**WORK ITEM**
Lines in the listing below that include the word "tanggal" need to be copied.

**DATASET RECORDS**
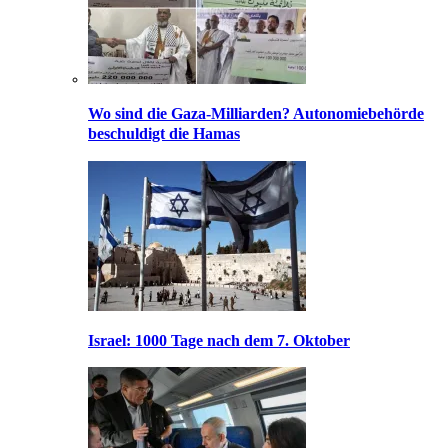
Wo sind die Gaza-Milliarden? Autonomiebehörde
beschuldigt die Hamas
Israel: 1000 Tage nach dem 7. Oktober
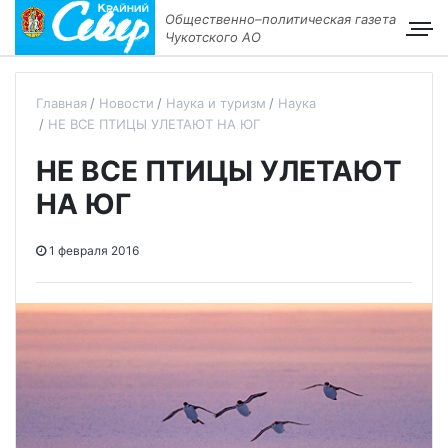
Общественно–политическая газета
Чукотского АО
Главная
Новости
Наука и туризм
Наука
НЕ ВСЕ ПТИЦЫ УЛЕТАЮТ НА ЮГ
НЕ ВСЕ ПТИЦЫ УЛЕТАЮТ
НА ЮГ
1 февраля 2016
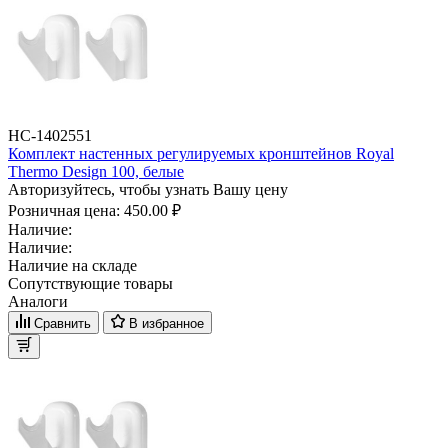
НС-1402551
Комплект настенных регулируемых кронштейнов Royal
Thermo Design 100, белые
Авторизуйтесь, чтобы узнать Вашу цену
Розничная цена:
450.00 ₽
Наличие:
Наличие:
Наличие на складе
Сопутствующие товары
Аналоги
Сравнить
В избранное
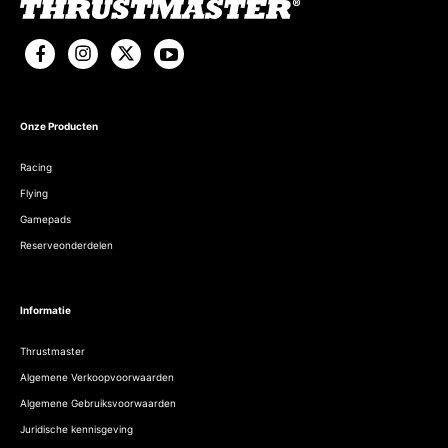
Onze Producten
Racing
Flying
Gamepads
Reserveonderdelen
Informatie
Thrustmaster
Algemene Verkoopvoorwaarden
Algemene Gebruiksvoorwaarden
Juridische kennisgeving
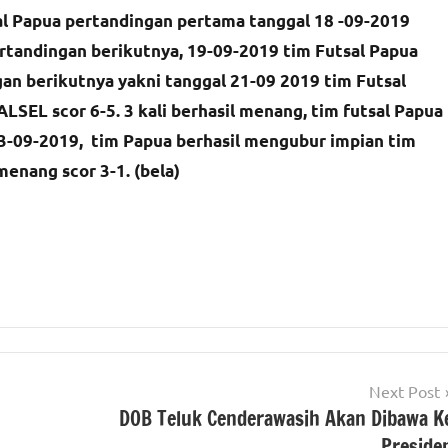
l Papua pertandingan pertama tanggal 18 -09-2019
tandingan berikutnya, 19-09-2019 tim Futsal Papua
an berikutnya yakni tanggal 21-09 2019 tim Futsal
LSEL scor 6-5. 3 kali berhasil menang, tim futsal Papua
 23-09-2019, tim Papua berhasil mengubur impian tim
enang scor 3-1. (bela)
Next Post
DOB Teluk Cenderawasih Akan Dibawa K
Preside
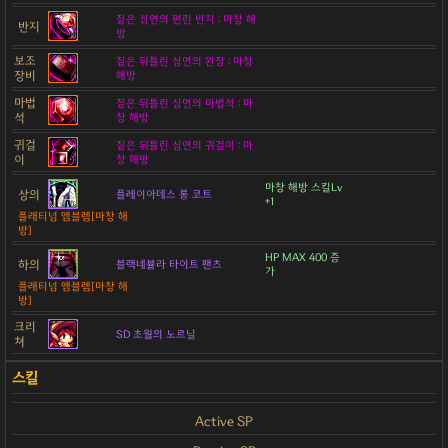
짙은 심연의 편린 반지 : 마창 해
반지
방
보조
짙은 뒤틀린 심연의 완장 : 마창
장비
해방
마법
짙은 뒤틀린 심연의 마법석 : 마
석
창 해방
귀걸
짙은 뒤틀린 심연의 귀걸이 : 마
이
창 해방
마창 해방 스킬Lv
상의
플레이아데스 롱 코트
+1
플래티넘 엠블렘[마창 해
방]
HP MAX 400 증
하의
블랙네뷸라 타이트 팬츠
가
플래티넘 엠블렘[마창 해
방]
크리
SD 초월의 노르닐
쳐
Active SP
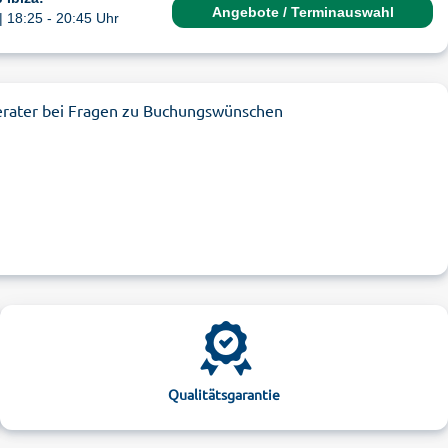
Angebote / Terminauswahl
| 18:25 - 20:45 Uhr
erater bei Fragen zu Buchungswünschen
Qualitätsgarantie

**TASK SOLUTION**
l Papua pertandingan pertama tanggal 18 -09-2019
an berikutnya yakni tanggal 21-09 2019 tim Futsal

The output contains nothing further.